The “defund the police” movement that swept the nation following the killing of George Floyd in 2020 can also be considered a key contributor to rising crime. City officials across the country supported the movement by putting forward reactionary proposals that would slash policing budgets, downsize departments and more. However, in the face of skyrocketing crime, some cities, like Oakland, are backtracking on defunding plans.
According to NeighborhoodScout.com, the violent crime rate in Oakland is one of the highest in the nation; the chances of being a victim of violent crime there is 1 in 77. The Oakland Police Department reported that violent crime indeed spiked in 2021, with homicides up 23% from 2020 — the highest homicide rate in more than a decade. In addition, robberies involving firearms, carjackings and residential robberies also increased.
“The crime statistics speak for themselves: Progressive policies as well as those made in support of the defunding movement have proven to be detrimental to the safety of our communities,” LAAPOA President Marshall McClain says.
Unfortunately, law enforcement and the communities they serve are bearing the brunt of these shortsighted policies. Departments throughout California and across the nation are contending with rising crime rates while being understaffed and struggling to recruit and retain officers. Officers on the street are also up against more dangers than ever before, with crimes involving firearms on the rise. The Fraternal Order of Police reports that 63 of the 346 officers who were shot in the line of duty in 2021 were killed. These numbers include 130 officers who were shot in 103 separate ambush-style attacks, resulting in the deaths of 30 officers.
This year, high-profile shootings across the nation — including in New York, where two NYPD officers were fatally shot recently — have featured prominently on national news programs and grabbed the attention of President Joe Biden, who recently visited NYPD Headquarters to discuss his administration’s plans to combat violence. Biden commended those who wear the uniform, thanking them for putting “their lives on the line every single day to keep our community safe.” During the meeting, he called for enhanced tools, training and funding for police nationwide, repeating his stance that “the answer is not to defund the police,” CNN reports. Time will tell whether the president’s words will translate into action and whether city and state officials will follow suit.
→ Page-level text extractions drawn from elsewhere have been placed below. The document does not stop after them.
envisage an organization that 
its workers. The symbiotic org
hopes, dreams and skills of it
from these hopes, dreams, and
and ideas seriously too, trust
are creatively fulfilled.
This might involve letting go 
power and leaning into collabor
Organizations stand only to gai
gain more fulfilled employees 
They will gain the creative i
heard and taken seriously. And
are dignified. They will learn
“This is arguably the most difficult time to be a police officer. Crime is rising, yet police officers are not being given the support they need to do their jobs effectively. Instead, we are being vilified by certain politicians, the media and community groups,” McClain says. “Law enforcement needs support and policies that protect our communities and public safety, not criminals. The writing is on the wall — crime rates will continue to climb if these progressive policies remain in place.”